METHODS: Brain injury was induced by stereotaxic injection of ATP, a damage-associated molecular pattern (DAMP) component, into the striatum of wild-type (WT) and LRRK2-GS mice. Effects of the LRRK2-GS mutation on brain injury and the recovery from injury were examined by analyzing the molecular and cellular behavior of neurons, astrocytes, and monocytes.
RESULTS: Damaged neurons express osteopontin (OPN), a factor associated with brain repair. Following ATP-induced damage, monocytes entered injured brains, phagocytosing damaged neurons and producing exosome-like vesicles (EVs) containing OPN through activation of the inflammasome and subsequent pyroptosis. Following EV production, neurons and astrocytes processes elongated towards injured cores. In LRRK2-GS mice, OPN expression and monocytic pyroptosis were decreased compared with that in WT mice, resulting in diminished release of OPN-containing EVs and attenuated elongation of neuron and astrocyte processes. In addition, exosomes prepared from injured LRRK2-GS brains induced neurite outgrowth less efficiently than those from injured WT brains.
CONCLUSIONS: The LRRK2-GS mutation delays repair of injured brains through reduced expression of OPN and diminished release of OPN-containing EVs from monocytes.
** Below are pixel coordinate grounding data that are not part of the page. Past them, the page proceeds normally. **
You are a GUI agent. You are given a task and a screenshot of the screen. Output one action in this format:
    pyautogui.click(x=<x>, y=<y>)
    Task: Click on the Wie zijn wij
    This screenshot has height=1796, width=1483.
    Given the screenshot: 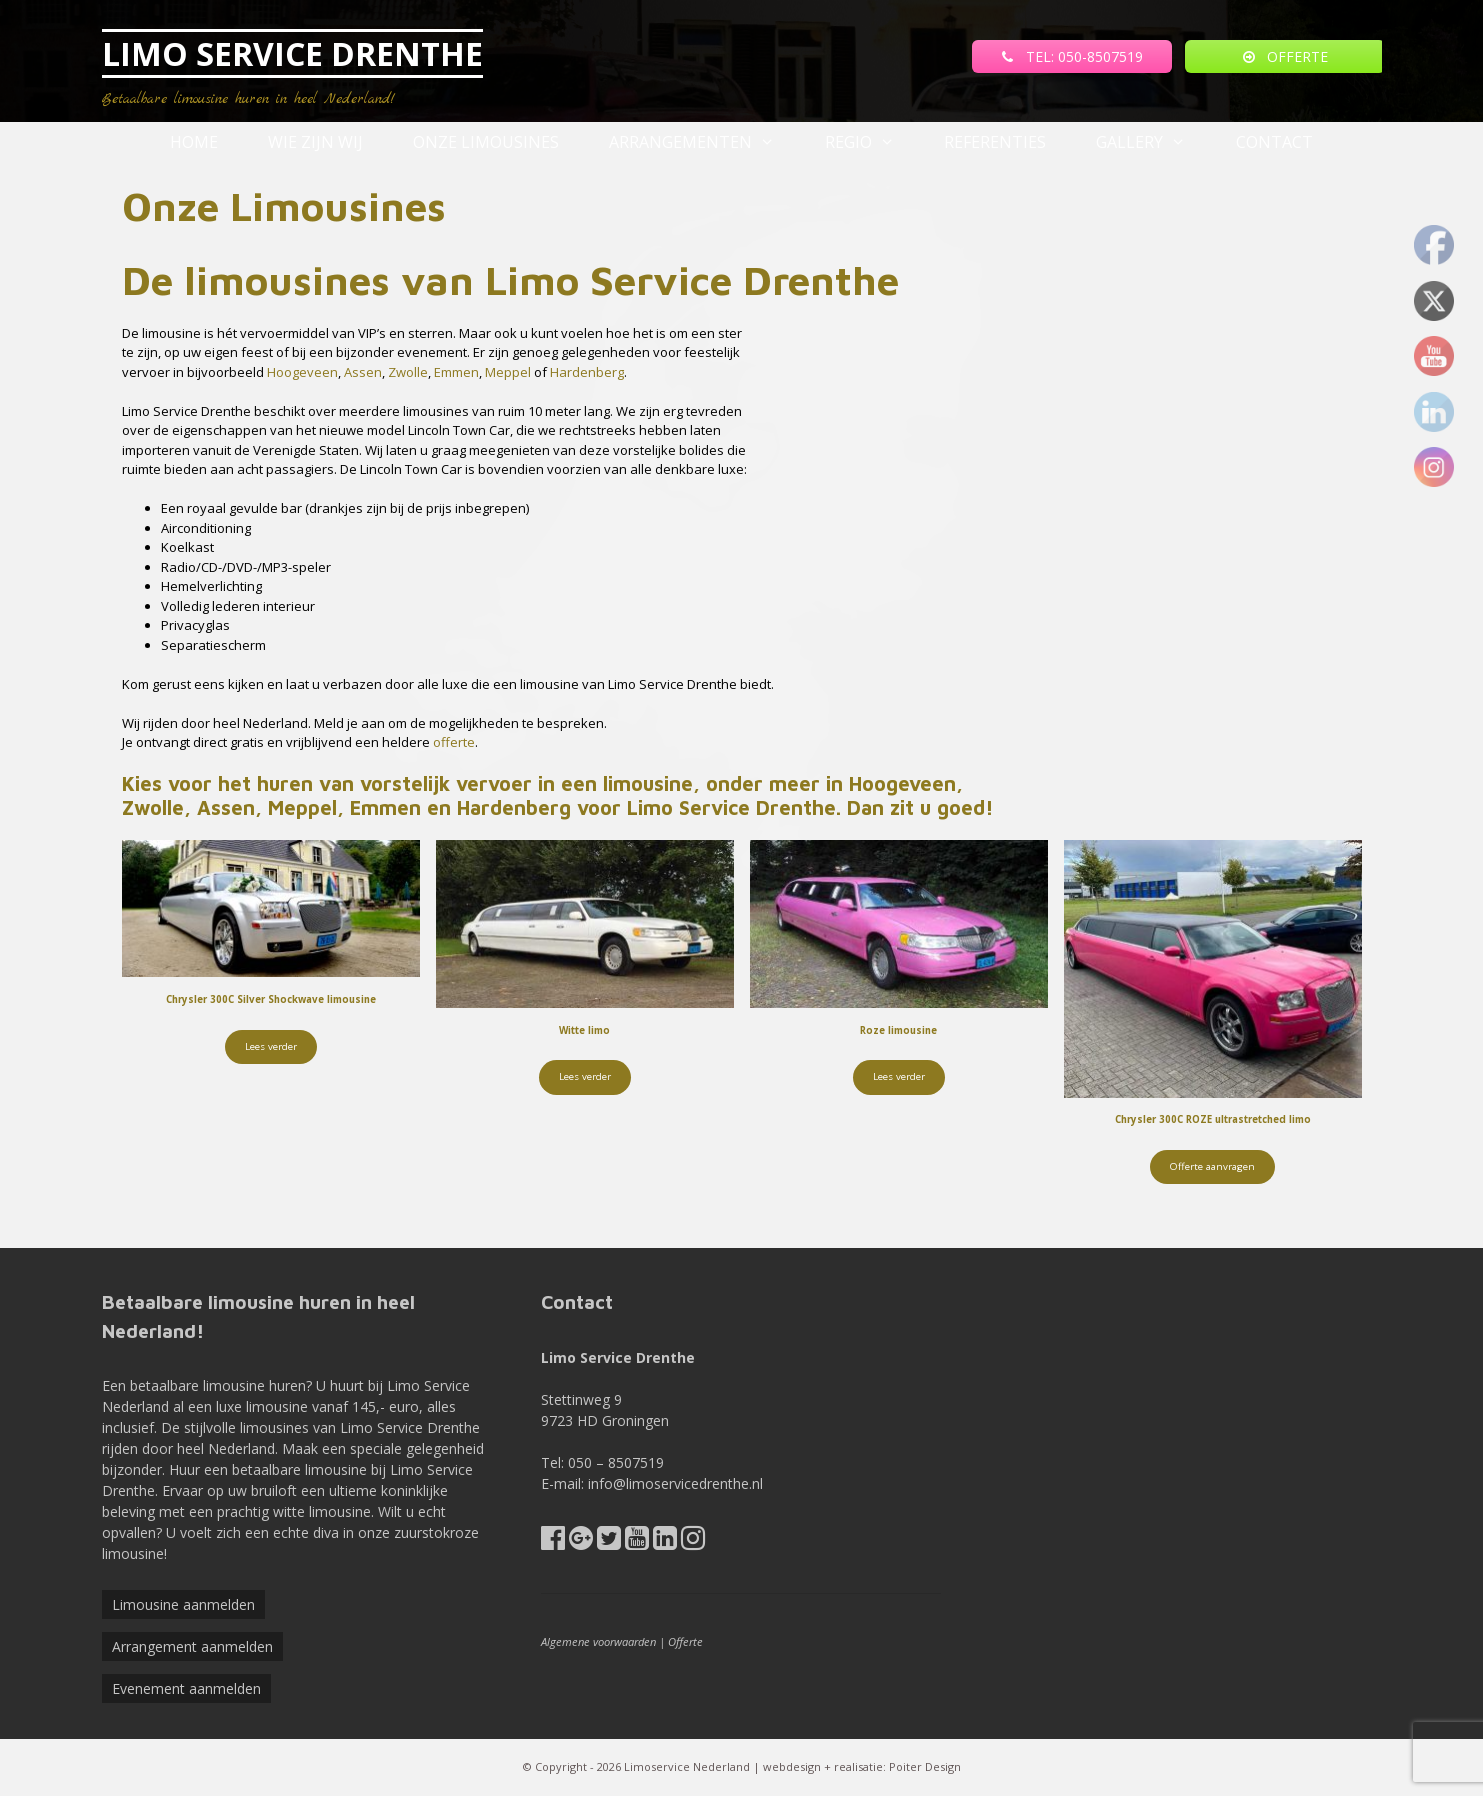 What is the action you would take?
    pyautogui.click(x=315, y=142)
These findings suggest that the LRRK2-GS mutation may promote the development of PD by delaying the repair of brain injury.
METHODS: Brain injury was induced by stereotaxic injection of ATP, a damage-associated molecular pattern (DAMP) component, into the striatum of wild-type (WT) and LRRK2-GS mice. Effects of the LRRK2-GS mutation on brain injury and the recovery from injury were examined by analyzing the molecular and cellular behavior of neurons, astrocytes, and monocytes.
RESULTS: Damaged neurons express osteopontin (OPN), a factor associated with brain repair. Following ATP-induced damage, monocytes entered injured brains, phagocytosing damaged neurons and producing exosome-like vesicles (EVs) containing OPN through activation of the inflammasome and subsequent pyroptosis. Following EV production, neurons and astrocytes processes elongated towards injured cores. In LRRK2-GS mice, OPN expression and monocytic pyroptosis were decreased compared with that in WT mice, resulting in diminished release of OPN-containing EVs and attenuated elongation of neuron and astrocyte processes. In addition, exosomes prepared from injured LRRK2-GS brains induced neurite outgrowth less efficiently than those from injured WT brains.
CONCLUSIONS: The LRRK2-GS mutation delays repair of injured brains through reduced expression of OPN and diminished release of OPN-containing EVs from monocytes. These findings suggest that the LRRK2-GS mutation may promote the development of PD by delaying the repair of brain injury.
摘要:
背景:脑损伤已被认为是神经退行性疾病的危险因素。因此,大脑内在修复损伤能力的缺陷可能导致损伤的累积和脑功能的进行性丧失。LRRK2(富含亮氨酸重复序列激酶2)中的G2019S(GS)突变是帕金森病(PD)中最普遍的遗传改变。这里,我们试图研究这种LRRK2-GS突变如何影响受损大脑的修复.
方法:立体定位注射ATP致脑损伤,与损伤相关的分子模式(DAMP)组件,进入野生型(WT)和LRRK2-GS小鼠的纹状体。LRRK2-GS突变对脑损伤和损伤恢复的影响通过分析神经元的分子和细胞行为来检测,星形胶质细胞,和单核细胞。
结果:受损的神经元表达骨桥蛋白(OPN),与大脑修复有关的因素。ATP诱导的损伤后,单核细胞进入受伤的大脑,通过激活炎性体和随后的焦亡,吞噬受损的神经元并产生含有OPN的外泌体样囊泡(EV)。电动汽车生产后,神经元和星形胶质细胞过程向受伤的核心延伸。在LRRK2-GS小鼠中,与WT小鼠相比,OPN表达和单核细胞焦凋亡降低,导致含OPN的EV释放减少,神经元和星形胶质细胞过程的伸长减弱。此外,从受伤的LRRK2-GS大脑制备的外泌体诱导神经突生长的效率低于受伤的WT大脑。
结论:LRRK2-GS突变通过减少OPN的表达和减少单核细胞释放含OPN的EV来延迟受损大脑的修复。这些发现表明,LRRK2-GS突变可能通过延迟脑损伤的修复来促进PD的发展。
方法:立体定位注射ATP致脑损伤,与损伤相关的分子模式(DAMP)组件,进入野生型(WT)和LRRK2-GS小鼠的纹状体。LRRK2-GS突变对脑损伤和损伤恢复的影响通过分析神经元的分子和细胞行为来检测,星形胶质细胞,和单核细胞。
结果:受损的神经元表达骨桥蛋白(OPN),与大脑修复有关的因素。ATP诱导的损伤后,单核细胞进入受伤的大脑,通过激活炎性体和随后的焦亡,吞噬受损的神经元并产生含有OPN的外泌体样囊泡(EV)。电动汽车生产后,神经元和星形胶质细胞过程向受伤的核心延伸。在LRRK2-GS小鼠中,与WT小鼠相比,OPN表达和单核细胞焦凋亡降低,导致含OPN的EV释放减少,神经元和星形胶质细胞过程的伸长减弱。此外,从受伤的LRRK2-GS大脑制备的外泌体诱导神经突生长的效率低于受伤的WT大脑。
结论:LRRK2-GS突变通过减少OPN的表达和减少单核细胞释放含OPN的EV来延迟受损大脑的修复。这些发现表明,LRRK2-GS突变可能通过延迟脑损伤的修复来促进PD的发展。